(Page-level text extractions)
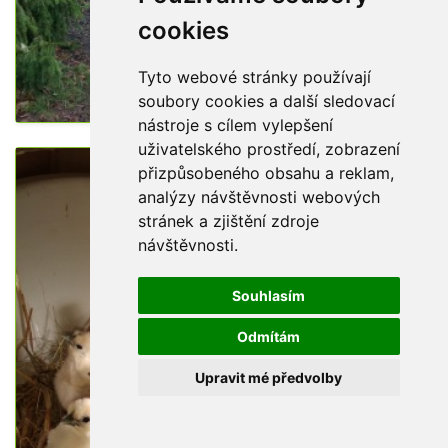
cookies
Tyto webové stránky používají
soubory cookies a další sledovací
nástroje s cílem vylepšení
uživatelského prostředí, zobrazení
přizpůsobeného obsahu a reklam,
analýzy návštěvnosti webových
stránek a zjištění zdroje
návštěvnosti.
Souhlasím
Odmítám
Upravit mé předvolby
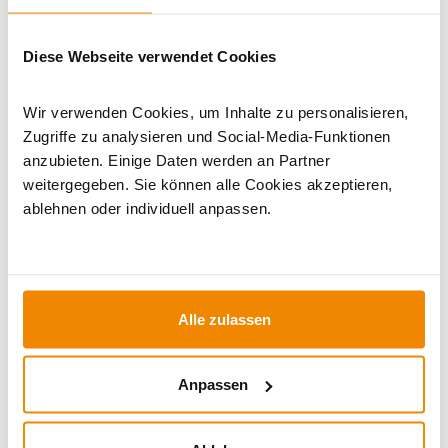
Artikeldatenblatt drucken
Frage zum Artikel
Diese Webseite verwendet Cookies
Dieses Produkt finden Sie unter:
Kaminöfen
|
Wir verwenden Cookies, um Inhalte zu personalisieren,
Wasserführende Kaminöfen
|
ab 17 kW
|
Kaminöfen in
Zugriffe zu analysieren und Social-Media-Funktionen
schwarz
|
Kaminofen mit Abbrandsteuerung
|
Holzofen
|
anzubieten. Einige Daten werden an Partner
Kaminöfen mit externer Luftzufuhr
weitergegeben. Sie können alle Cookies akzeptieren,
ablehnen oder individuell anpassen.
Alle zulassen
Anpassen
Ihr Berater zum Thema Öfen und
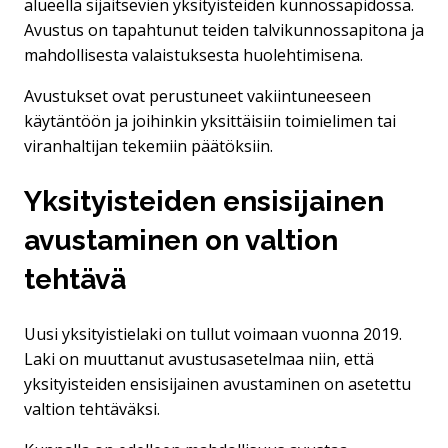
alueella sijaitsevien yksityisteiden kunnossapidossa.
Avustus on tapahtunut teiden talvikunnossapitona ja
mahdollisesta valaistuksesta huolehtimisena.
Avustukset ovat perustuneet vakiintuneeseen
käytäntöön ja joihinkin yksittäisiin toimielimen tai
viranhaltijan tekemiin päätöksiin.
Yksityisteiden ensisijainen
avustaminen on valtion
tehtävä
Uusi yksityistielaki on tullut voimaan vuonna 2019.
Laki on muuttanut avustusasetelmaa niin, että
yksityisteiden ensisijainen avustaminen on asetettu
valtion tehtäväksi.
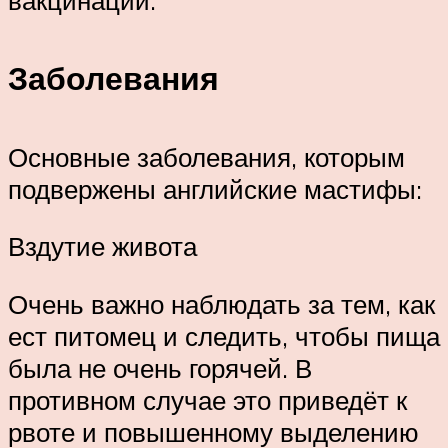
Заболевания
Основные заболевания, которым
подвержены английские мастифы:
Вздутие живота
Очень важно наблюдать за тем, как
ест питомец и следить, чтобы пища
была не очень горячей. В
противном случае это приведёт к
рвоте и повышенному выделению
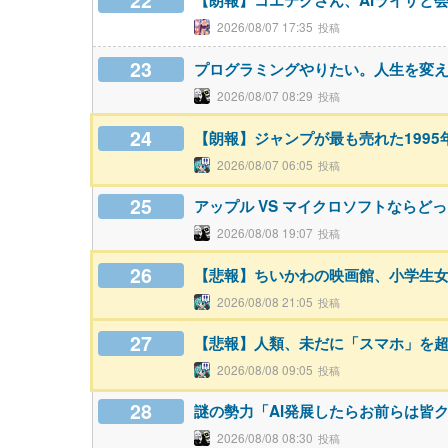
22
【朗報】コエテクさん、AIライザと会話
2026/08/07 17:35
23
プログラミングやりたい。人生を変
2026/08/07 08:29
24
【朗報】ジャンプが最も売れた199
2026/08/07 06:05
25
アップル VS マイクロソフトならど
2026/08/08 19:07
26
【悲報】ちいかわの映画館、小学生
2026/08/08 21:05
27
【悲報】人類、未だに「スマホ」を
2026/08/08 09:05
28
謎の勢力「AI発展したらお前らは皆
2026/08/08 08:30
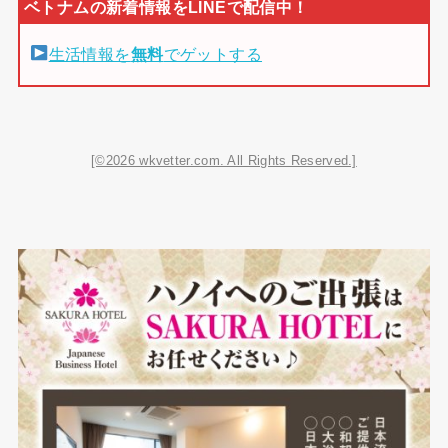
生活情報を
無料
でゲットする
[©2026 wkvetter.com. All Rights Reserved.]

Assignment:
Go to the line that contains "Вздутие живота" and copy exactly from there through the last line of the records above, both included. Omit pictures.

Reply to the task:
Вздутие живота
Очень важно наблюдать за тем, как
ест питомец и следить, чтобы пища
была не очень горячей. В
противном случае это приведёт к
рвоте и повышенному выделению
22
【朗報】コエテクさん、AIライザと会話
2026/08/07 17:35
23
プログラミングやりたい。人生を変
2026/08/07 08:29
24
【朗報】ジャンプが最も売れた199
2026/08/07 06:05
25
アップル VS マイクロソフトならど
2026/08/08 19:07
26
【悲報】ちいかわの映画館、小学生
2026/08/08 21:05
27
【悲報】人類、未だに「スマホ」を
2026/08/08 09:05
28
謎の勢力「AI発展したらお前らは皆
2026/08/08 08:30
生活情報を
無料
でゲットする
[©2026 wkvetter.com. All Rights Reserved.]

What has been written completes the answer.